Modern religion is just so confusing

You know I'm sure that somewhere in the foundational documents of Christianity somewhere there's a story about how the money lenders and the Temple aren't supposed to be too closely entwined. I think that was one of the stories beaten into me over those years at the hands of the monks at least, vague memories of shouting and tables being over turned as our man JC told them to get out of his father's house. But here we have the new Archbish of Cantab insisting that the Church of England should actually become the money lenders. Shrug, I guess tempus fugit after all. Jan also had a joke about this idea as well.

However, underneath the inherent silliness is something much more welcome, a definite antidote to the increasingly shrill calls from the likes of Stella Creasey that payday lending must be abolished by legislative fiat. For what the Rev Welby is actually saying is that he wants to drive these lenders out of business by competing against them, not by hoodwinking credulous MPs into stealing away someone's livelihood.

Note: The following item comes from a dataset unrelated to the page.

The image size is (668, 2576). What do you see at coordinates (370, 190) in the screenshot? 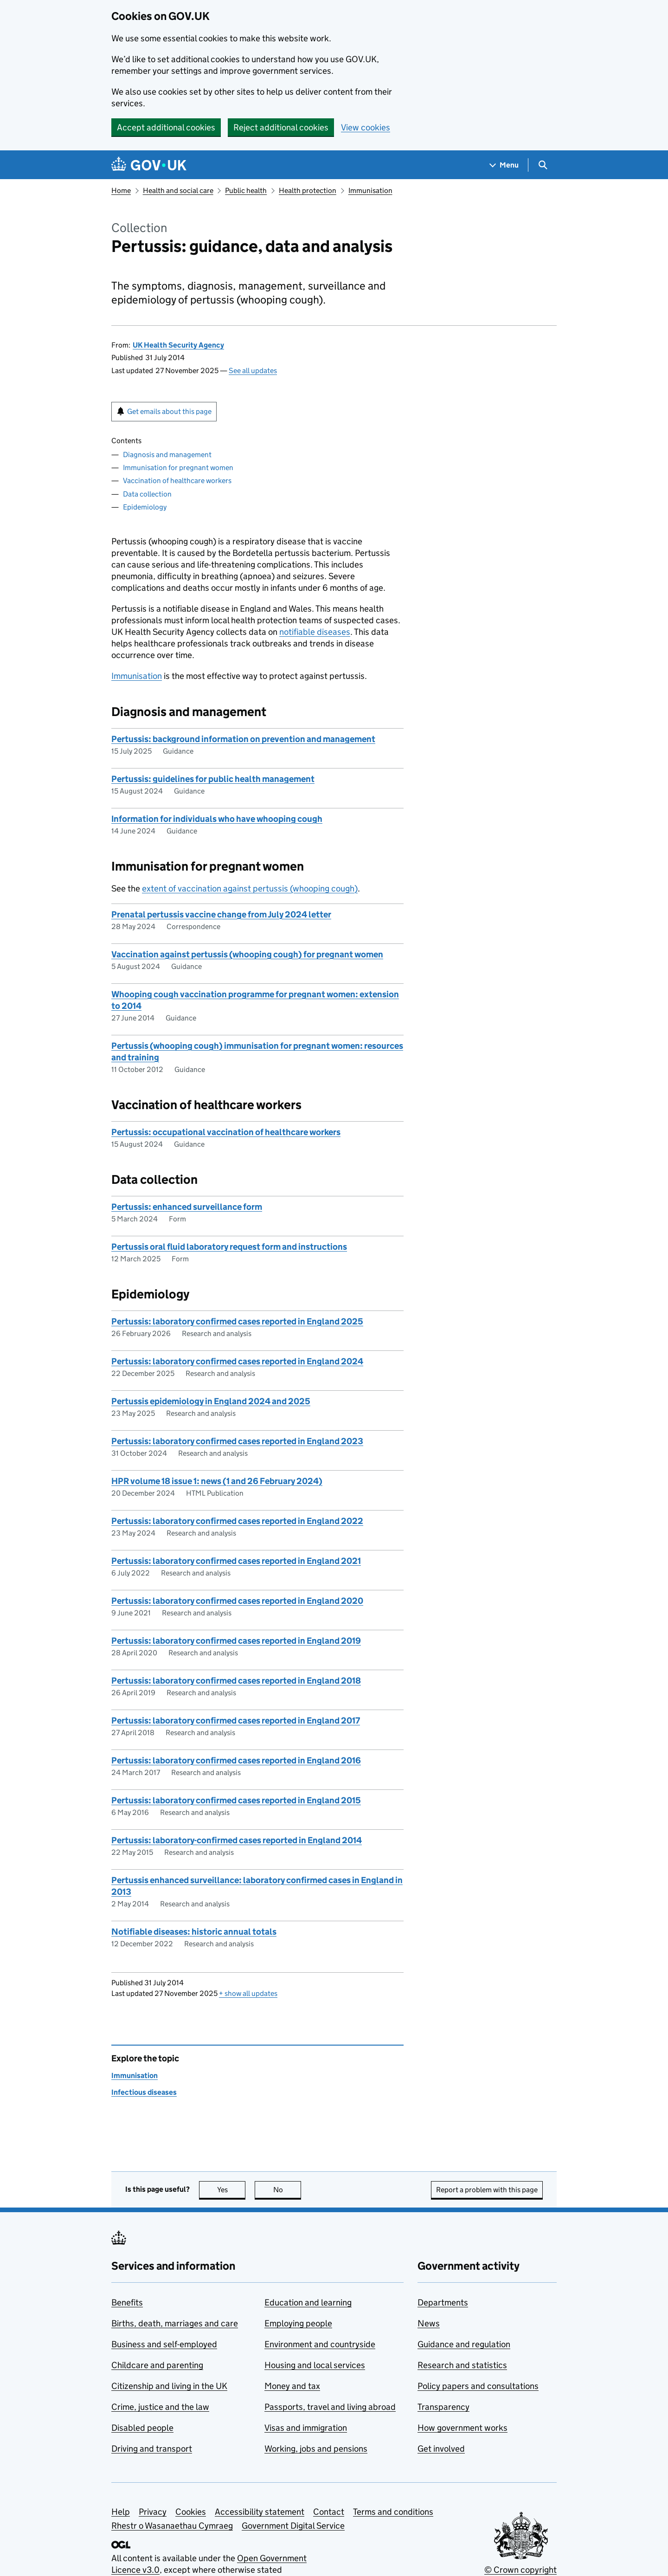 I see `Immunisation` at bounding box center [370, 190].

Welby is insisting that such short term and low value lending can be done at much lower prices than the current companies manage it. This would be to the benefit of the consumer, as competition always is, and this would thus be a good thing. And we around here do have a habit of welcoming goods things, whatever direction they arrive from.

So, after the sniggers have died away, full marks to Cantab.

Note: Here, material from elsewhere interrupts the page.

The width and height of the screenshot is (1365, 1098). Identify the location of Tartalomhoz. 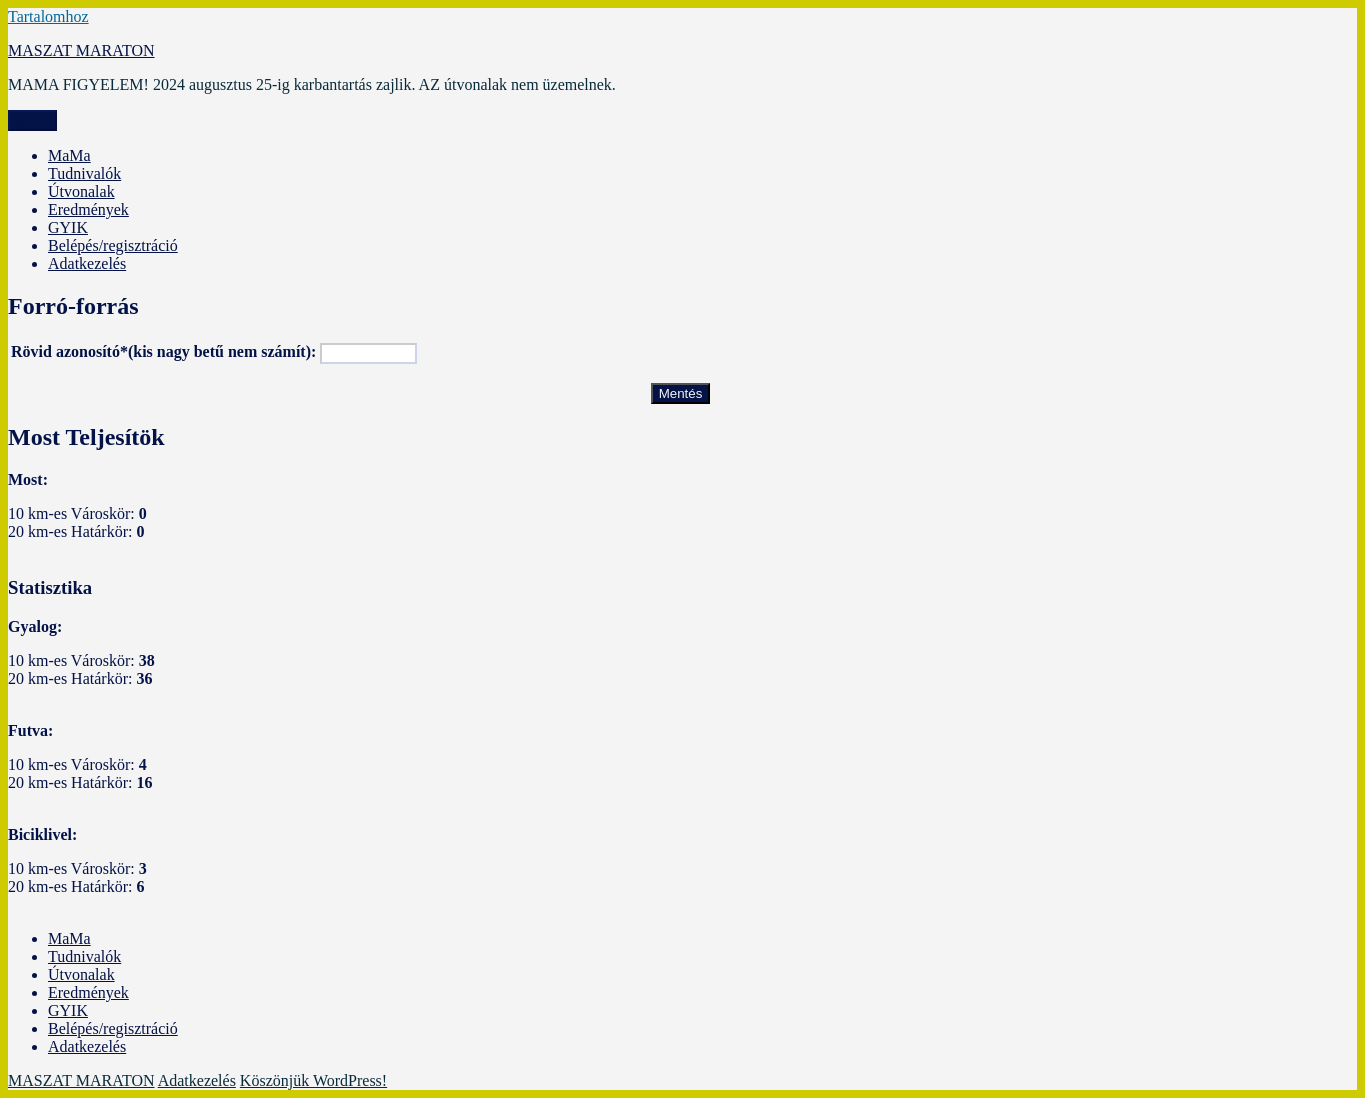 (48, 16).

Except for just one little detail: I'm entirely unconvinced that it will indeed be possible to offer such low value and short term loans at rates appreciably different from the current providers. It's absolutely possible to offer larger sums at lower rates: it's also entirely possible to offer longer terms at lower rates. But there's an inherent problem in small sums for short terms. There's some overhead to the making of any loan. Some irreducible minimum that it costs to make the decision to grant or not grant the facility. And the shorter the time period and the lower the sum then the more that minimum cost will be as a percentage. And, given the way that APR works, it becomes some vast percentage when a 1 week loan is calculated as if it is a series of 52 one week ones (which is pretty much what APR does).

I've seen a report that Goodwill (think charity shops) tried this in hte US and found that APr was well over 130% without even charging interest, let alone trying to make a profit. So I wish the CoE all the luck in trying to compete in this payday loans market. But I do think that they're not going to get very far. Simply because the costs of lending small sums for short time periods are inherently high.